One in three adults over the age of 65 will experience a significant loss of hearing. This is often worsened by related conditions, such as: tinnitus, an unexplained constant buzzing or ringing sound; and hyperacusis, whereby everyday sounds are perceived as too loud or painful.
Most hearing loss is caused by damage to the sound-sensitive cells within a structure in the inner ear called the cochlea. Some studies have also identified regions of the brain that show abnormal activity in people with tinnitus and hyperacusis. However, the results from different patients have often been inconsistent and sometimes contradictory, and so it remains unclear what exactly causes these conditions.

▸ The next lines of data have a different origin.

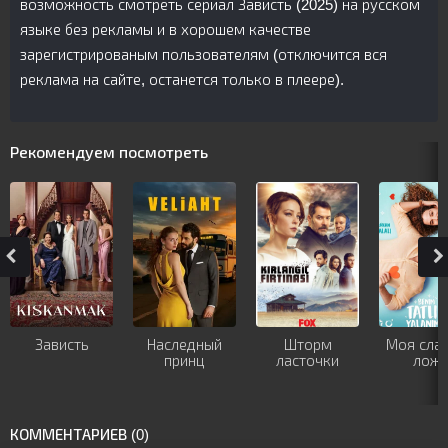
возможность смотреть сериал Зависть (2025) на русском
языке без рекламы и в хорошем качестве
зарегистрированым пользователям (отключится вся
реклама на сайте, останется только в плеере).
Рекомендуем посмотреть
Зависть
Наследный
Шторм
Моя сла
принц
ласточки
лож
КОММЕНТАРИЕВ (0)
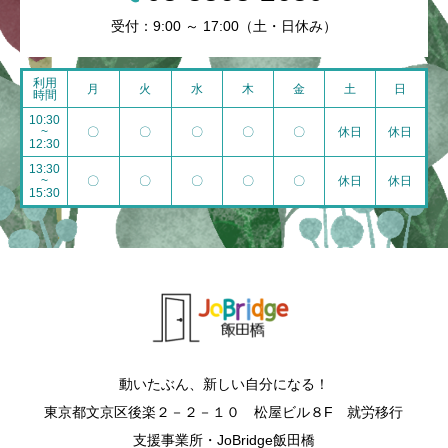
受付：9:00 ～ 17:00（土・日休み）
利用
月
火
水
木
金
土
日
時間
10:30
~
〇
〇
〇
〇
〇
休日
休日
12:30
13:30
~
〇
〇
〇
〇
〇
休日
休日
15:30
動いたぶん、新しい自分になる！
東京都文京区後楽２－２－１０ 松屋ビル８F 就労移行
支援事業所・JoBridge飯田橋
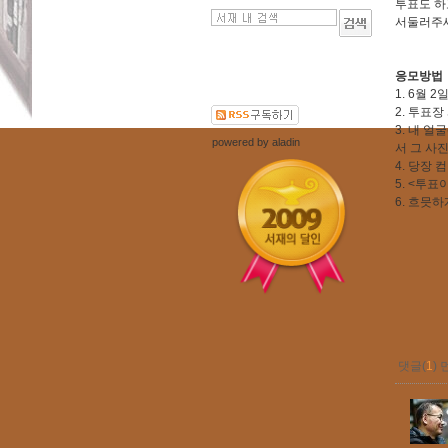
투표도 하
서둘러주
응모방법
1. 6월 
2. 투표
3. 내 
powered by
aladin
서 그 사
4. 당장
5. <투
6. 흐믓
댓글(
1
)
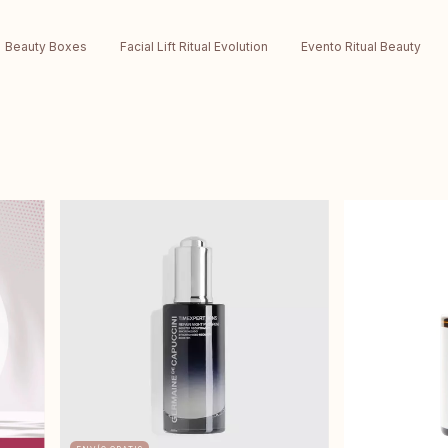
Beauty Boxes
Facial Lift Ritual Evolution
Evento Ritual Beauty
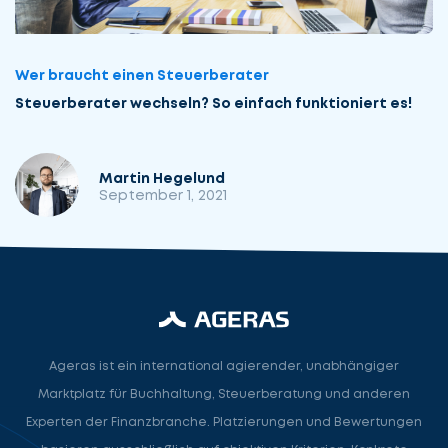
Wer braucht einen Steuerberater
Steuerberater wechseln? So einfach funktioniert es!
Martin Hegelund
September 1, 2021
Ageras ist ein international agierender, unabhängiger
Marktplatz für Buchhaltung, Steuerberatung und anderen
Lassen
Nehmen
Experten der Finanzbranche. Platzierungen und Bewertungen
Sie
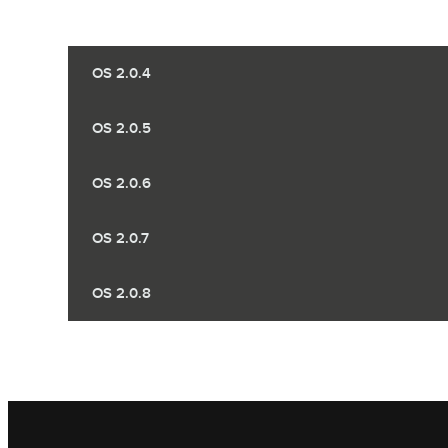
OS 2.0.4
OS 2.0.5
OS 2.0.6
OS 2.0.7
OS 2.0.8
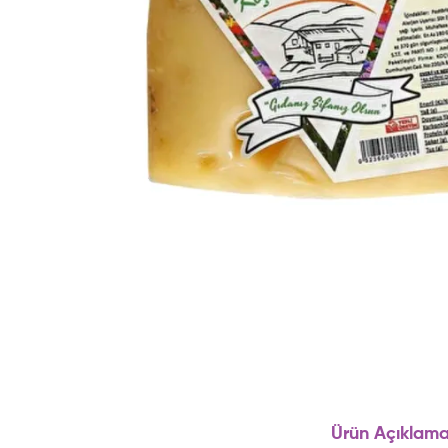
Ürün Açıklama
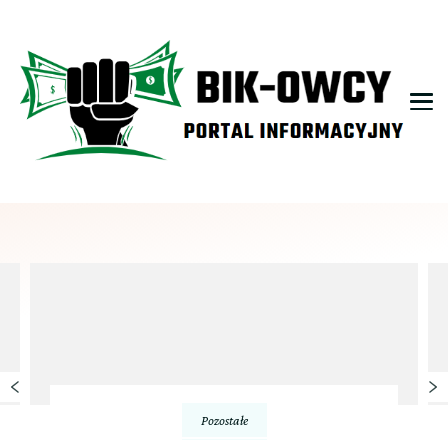
bikowcy.pl
Pozostałe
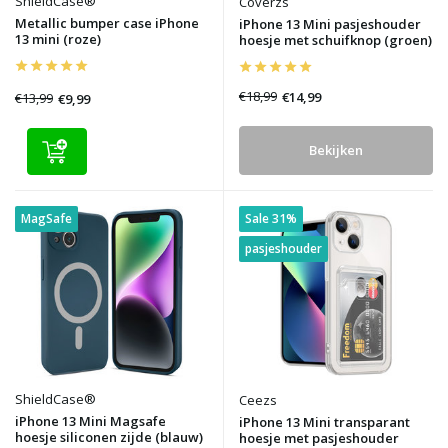
ShieldCase®
Coverzs
Metallic bumper case iPhone
iPhone 13 Mini pasjeshouder
13 mini (roze)
hoesje met schuifknop (groen)
€18,99
€14,99
€13,99
€9,99
Bekijken
MagSafe
Sale 31%
pasjeshouder
ShieldCase®
Ceezs
iPhone 13 Mini Magsafe
iPhone 13 Mini transparant
hoesje siliconen zijde (blauw)
hoesje met pasjeshouder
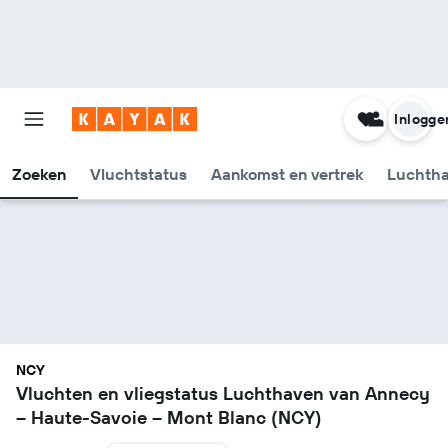
Inlogge
Zoeken
Vluchtstatus
Aankomst en vertrek
Luchtha
NCY
Vluchten en vliegstatus Luchthaven van Annecy
– Haute-Savoie – Mont Blanc (NCY)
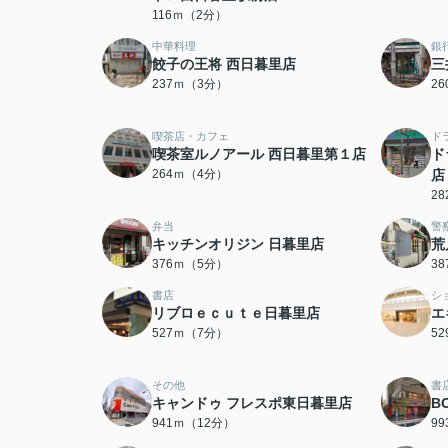
116ｍ（2分）
中華料理
銀
餃子の王将 西日暮里店
三
237ｍ（3分）
2
喫茶店・カフェ
ド
喫茶室ルノアール 西日暮里第１店
ド
264ｍ（4分）
店
2
弁当
警
キッチンオリジン 日暮里店
荒
376ｍ（5分）
3
書店
シ
リブロｅｃｕｔｅ日暮里店
エ
527ｍ（7分）
5
その他
書
キャンドゥ フレスポ東日暮里店
B
941ｍ（12分）
9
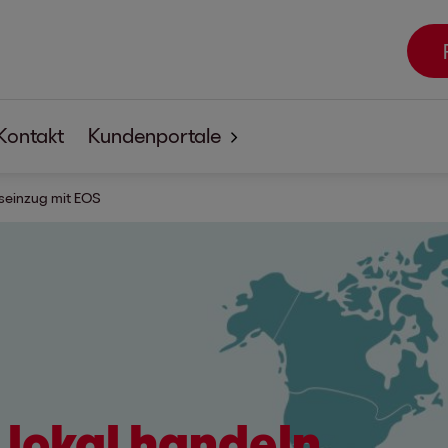
Kontakt
Kundenportale
gseinzug mit EOS
EOSdirect
SECUREtransfer
,
lokal handeln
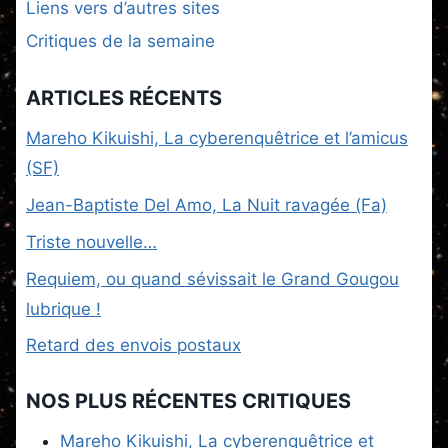
Liens vers d’autres sites
Critiques de la semaine
ARTICLES RÉCENTS
Mareho Kikuishi, La cyberenquêtrice et l’amicus
(SF)
Jean-Baptiste Del Amo, La Nuit ravagée (Fa)
Triste nouvelle…
Requiem, ou quand sévissait le Grand Gougou
lubrique !
Retard des envois postaux
NOS PLUS RÉCENTES CRITIQUES
Mareho Kikuishi, La cyberenquêtrice et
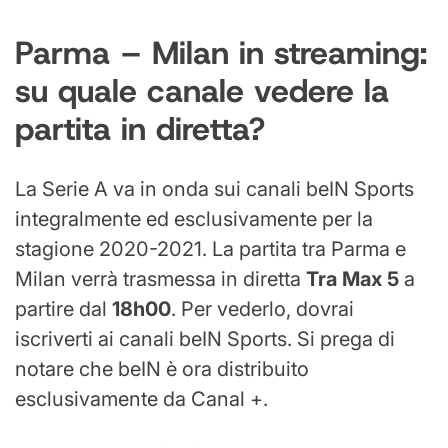
Parma – Milan in streaming:
su quale canale vedere la
partita in diretta?
La Serie A va in onda sui canali beIN Sports
integralmente ed esclusivamente per la
stagione 2020-2021. La partita tra Parma e
Milan verrà trasmessa in diretta
Tra Max 5
a
partire dal
18h00
. Per vederlo, dovrai
iscriverti ai canali beIN Sports. Si prega di
notare che beIN è ora distribuito
esclusivamente da Canal +.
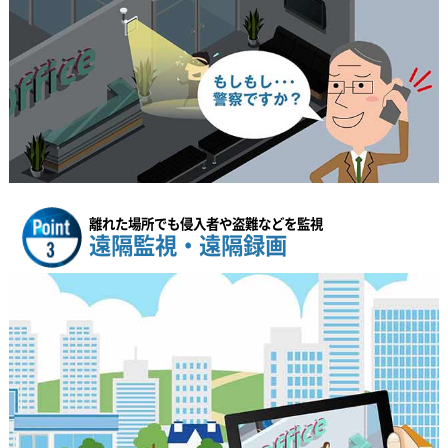
離れた場所でも侵入者や盗難などを監視
遠隔監視・遠隔録画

To overcome this problem, Chen et al. made use of the fact that tinnitus and hyperacusis are common short-term side effects of certain drugs and measured the brain activity in rats before and after they were given one such drug. Before receiving the drug, the rats had first been trained to expect to receive a food pellet from the left side of their cage when they heard a steady buzzing sound. The rats were also trained to expect a food pellet from their right if they heard nothing at all. Shortly after receiving the drug, the rats often failed to respond correctly in the ‘quiet tests’ and behaved like they were already experiencing a constant buzzing sound, as would be expected if they had tinnitus. Further tests confirmed that the drug also triggered behavior in the rats that is typical of people with hyperacusis.
Chen et al. then discovered that the drug treatment reduced the nerve signals that are sent from a rat's cochlea. Moreover, the drug treatment greatly increased the activity in response to sound within parts of the rat's brain; these and other parts of the brain also became overactive in drug-treated rats in the absence of sound. Finally, further experiments revealed that drug-treated rats had stronger connections between these brain regions than in normal rats.
Chen et al. used these results to propose a model to explain the underlying causes of tinnitus and hyperacusis. However, because the drug treatment only induces short-term hearing impairment, further studies are needed to see if this model also applies when these conditions are long-term.